Task directions: Look through the entries below and report every line that has "mail".

Provided material:

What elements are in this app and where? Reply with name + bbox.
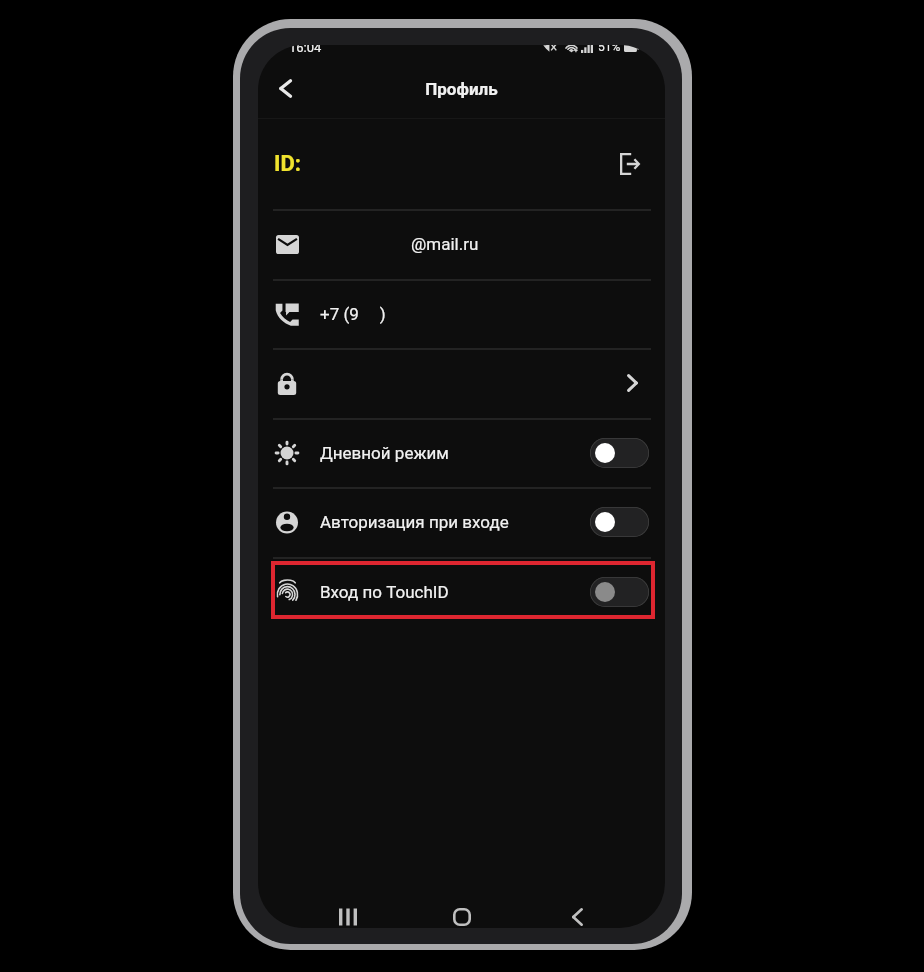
button[interactable]: Вход по TouchID: [258, 557, 665, 627]
button[interactable]: Back: [555, 895, 599, 928]
staticText: +7 (9 ): [320, 304, 386, 324]
button[interactable]: Home: [440, 895, 484, 928]
button[interactable]: [590, 577, 649, 607]
button[interactable]: Recent apps: [326, 895, 370, 928]
staticText: 16:04: [289, 45, 322, 55]
button[interactable]: Дневной режим: [258, 418, 665, 488]
button[interactable]: Back: [265, 68, 306, 109]
staticText: @mail.ru: [411, 234, 479, 254]
button[interactable]: Log out: [612, 146, 648, 182]
button[interactable]: Авторизация при входе: [258, 487, 665, 557]
staticText: Профиль: [258, 79, 665, 99]
button[interactable]: ID:: [258, 118, 665, 209]
button[interactable]: [590, 507, 649, 537]
button[interactable]: @mail.ru: [258, 209, 665, 279]
staticText: 51%: [598, 45, 621, 54]
button[interactable]: [590, 438, 649, 468]
button[interactable]: [258, 348, 665, 418]
staticText: Вход по TouchID: [320, 582, 449, 602]
button[interactable]: +7 (9 ): [258, 279, 665, 349]
staticText: ID:: [274, 151, 301, 177]
staticText: Авторизация при входе: [320, 512, 509, 532]
staticText: Дневной режим: [320, 443, 449, 463]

Output for this task:
staticText: @mail.ru: [411, 234, 479, 254]
button[interactable]: @mail.ru: [258, 209, 665, 279]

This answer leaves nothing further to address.